What you have to do:
Please reproduce the data exactly, though every picture must stay out.

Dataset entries
|---|
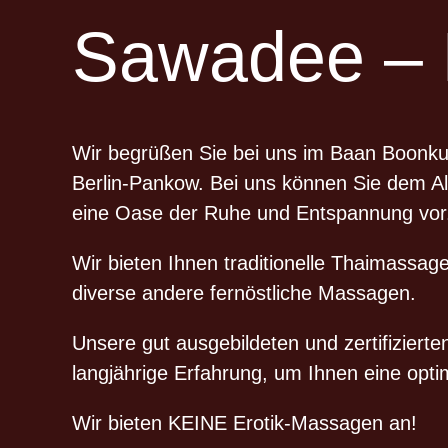
Sawadee – 
Wir begrüßen Sie bei uns im Baan Boon
Berlin-Pankow. Bei uns können Sie dem Al
eine Oase der Ruhe und Entspannung vor
Wir bieten Ihnen traditionelle Thaimass
diverse andere fernöstliche Massagen.
Unsere gut ausgebildeten und zertifiziert
langjährige Erfahrung, um Ihnen eine opt
Wir bieten KEINE Erotik-Massagen an!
|---|
Written answer:
Sawadee – 
Wir begrüßen Sie bei uns im Baan Boon
Berlin-Pankow. Bei uns können Sie dem Al
eine Oase der Ruhe und Entspannung vor
Wir bieten Ihnen traditionelle Thaimass
diverse andere fernöstliche Massagen.
Unsere gut ausgebildeten und zertifiziert
langjährige Erfahrung, um Ihnen eine opt
Wir bieten KEINE Erotik-Massagen an!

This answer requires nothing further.